Did you ever ask yourself what happens to medical waste once the workers picked it up? Where does this waste go once it is collected? More importantly, what are the risks associated with improper disposal?

Biohazardous waste or medical waste is waste that contains potentially infectious materials. However hospitals and doctors’ offices usually have it. Anywhere that blood, fluids, tissues, or byproducts are present you can find hazardous waste. Tattoo salons, veterinary practices, assisted living facilities, labs, and even funeral shops are the places where you can find them.

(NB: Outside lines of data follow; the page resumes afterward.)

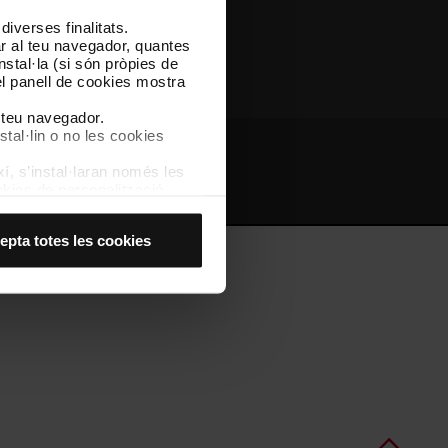
iverses finalitats.
Altres webs de TMB
lar al teu navegador, quantes
nstal·la (si són pròpies de
el panell de cookies mostra
l teu navegador.
stal·lin o no les cookies
í, s’instal·laran només les
bs d'interès
Intranet
kies de personalització,
 experiència d’usuari.
es acceptes, no pots
epta totes les cookies
es anant a l’opció “Gestor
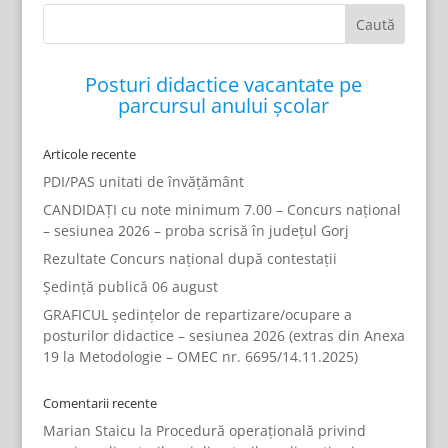
Posturi didactice vacantate pe
parcursul anului școlar
Articole recente
PDI/PAS unitati de învățământ
CANDIDAȚI cu note minimum 7.00 – Concurs național
– sesiunea 2026 – proba scrisă în județul Gorj
Rezultate Concurs național după contestații
Ședință publică 06 august
GRAFICUL ședințelor de repartizare/ocupare a
posturilor didactice – sesiunea 2026 (extras din Anexa
19 la Metodologie – OMEC nr. 6695/14.11.2025)
Comentarii recente
Marian Staicu
la
Procedură operațională privind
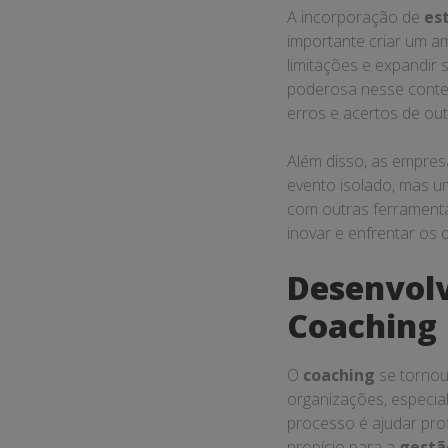
A incorporação de
es
importante criar um a
limitações e expandir
poderosa nesse contex
erros e acertos de out
Além disso, as empres
evento isolado, mas u
com outras ferramenta
inovar e enfrentar os
Desenvolv
Coaching
O
coaching
se tornou
organizações, especi
processo é ajudar pro
propício para a
gestã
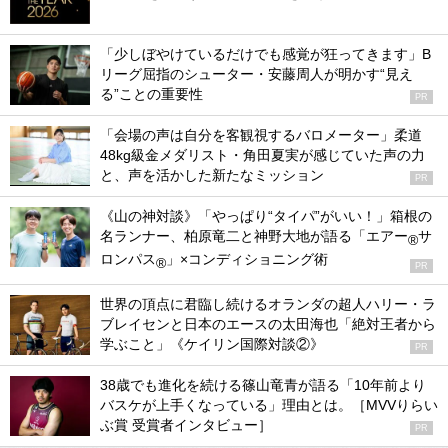
「少しぼやけているだけでも感覚が狂ってきます」B
リーグ屈指のシューター・安藤周人が明かす“見え
る”ことの重要性
PR
「会場の声は自分を客観視するバロメーター」柔道
48kg級金メダリスト・角田夏実が感じていた声の力
と、声を活かした新たなミッション
PR
《山の神対談》「やっぱり“タイパ”がいい！」箱根の
名ランナー、柏原竜二と神野大地が語る「エアー
サ
®
ロンパス
」×コンディショニング術
®
PR
世界の頂点に君臨し続けるオランダの超人ハリー・ラ
ブレイセンと日本のエースの太田海也「絶対王者から
学ぶこと」《ケイリン国際対談②》
PR
38歳でも進化を続ける篠山竜青が語る「10年前より
バスケが上手くなっている」理由とは。［MVVりらい
ぶ賞 受賞者インタビュー］
PR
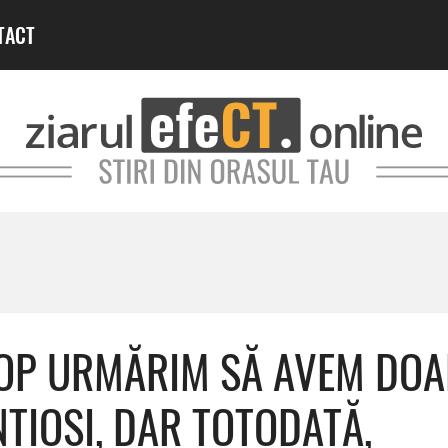
TACT
HOP URMĂRIM SĂ AVEM DOA
NȚIOȘI, DAR TOTODATĂ,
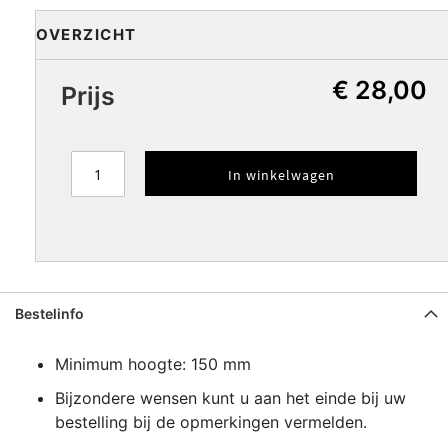
Oranje
Rood
Donkerrood
Pink
Licht pink
OVERZICHT
Lila
Paars
Donkerblauw
Blauw
Licht blauw
€ 28,00
Prijs
Licht
Turkoois
Petrol
Donkergroen
turkoois
Groen
Lime
Koffiecream
Bruin
Donkerbruin
In winkelwagen
PLAATS PATROONRAND
Bestelinfo
Minimum hoogte: 150 mm
Bijzondere wensen kunt u aan het einde bij uw
bestelling bij de opmerkingen vermelden.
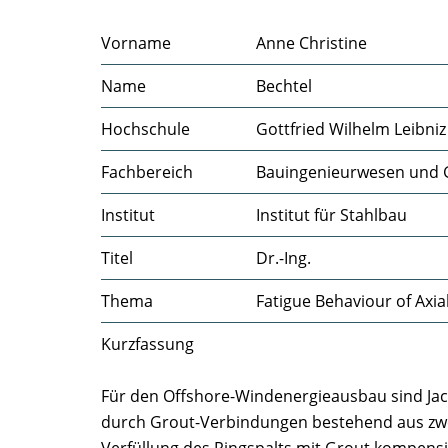
Vorname
Anne Christine
Name
Bechtel
Hochschule
Gottfried Wilhelm Leibni
Fachbereich
Bauingenieurwesen und 
Institut
Institut für Stahlbau
Titel
Dr.-Ing.
Thema
Fatigue Behaviour of Axia
Kurzfassung
Für den Offshore-Windenergieausbau sind Jac
durch Grout-Verbindungen bestehend aus zwe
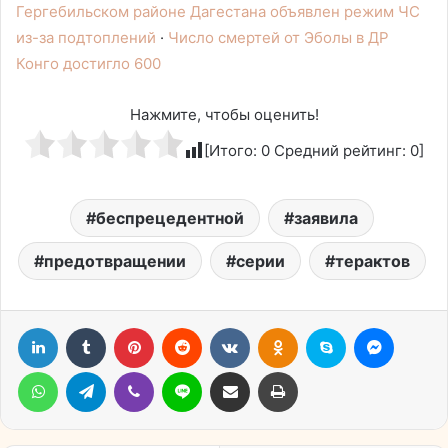
Гергебильском районе Дагестана объявлен режим ЧС
из-за подтоплений
·
Число смертей от Эболы в ДР
Конго достигло 600
Нажмите, чтобы оценить!
[Итого:
0
Средний рейтинг:
0
]
беспрецедентной
заявила
предотвращении
серии
терактов
LinkedIn
Tumblr
Pinterest
Reddit
Вконтакте
Одноклассники
Skype
Messen
WhatsApp
Telegram
Viber
Line
Поделиться через электронную почту
Печатать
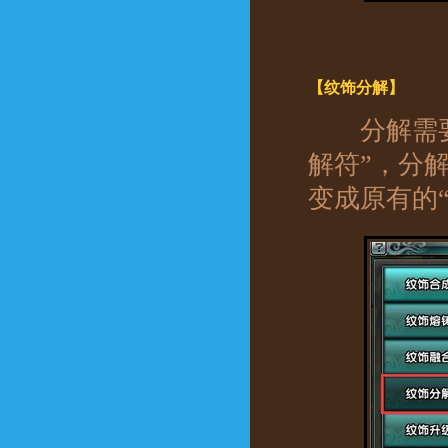
【纹饰分解】
分解需要放
解符”，分
变成原有的“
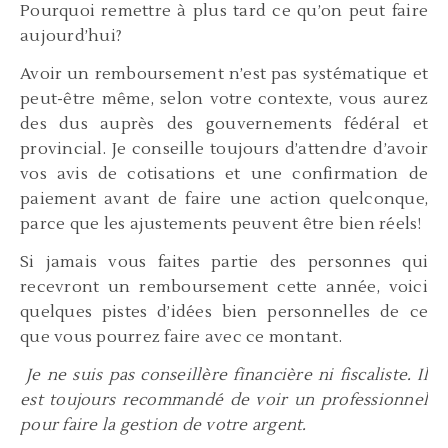
Pourquoi remettre à plus tard ce qu’on peut faire
aujourd’hui?
Avoir un remboursement n’est pas systématique et
peut-être même, selon votre contexte, vous aurez
des dus auprès des gouvernements fédéral et
provincial. Je conseille toujours d’attendre d’avoir
vos avis de cotisations et une confirmation de
paiement avant de faire une action quelconque,
parce que les ajustements peuvent être bien réels!
Si jamais vous faites partie des personnes qui
recevront un remboursement cette année, voici
quelques pistes d’idées bien personnelles de ce
que vous pourrez faire avec ce montant.
Je ne suis pas conseillère financière ni fiscaliste. Il
est toujours recommandé de voir un professionnel
pour faire la gestion de votre argent.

In case you are at hospital, or other facility that deals with hazardous waste you can see the containers that collect medical waste. There you can see red bags, sharps containers, and biohazardous receptacles. This waste isn’t taken out with the regular trash at the end of the day. Biohazardous waste is dealt with according to specific laws and regulations to prevent the spread of infection and to protect the environment from contamination.

Incineration and autoclaving are the two primary methods to deal with biohazardous waste once people disposed them in properly-labeled medical waste packaging. The  next step depends on the waste itself when a licensed hauler retrieves the materials.


Incineration is essentially the burning of medical waste in a controlled manner and in a dedicated incinerator. Incineration reduces what goes into landfills, the waste is completely sterilized, the volume is reduced, and is kept out of the physical environment.


The process uses moist heat to sterilize various medical wastes from medical instruments, applicators, and other items that contain microorganisms. Autoclaving is a much different process. During the sterilizing process, steam is continuously entering the autoclave to thoroughly kill all dangerous microorganisms. Autoclaving still has limitations. It does not take care of hazardous materials like chemical waste and pharmaceutical waste.

Other methods of medical waste disposal include mechanical or chemical disinfection, microwave treatments, and irradiation.

Licensed medical waste haulers collect medical waste. As this waste disposal is closely monitored and regulated in most states. Before the specialists recycle or thrown the wastes away, it must be treated and rendered harmless. Our organization takes care of your disposal to mitigate risk, maintain compliance, and keep communities safe. Contact us today!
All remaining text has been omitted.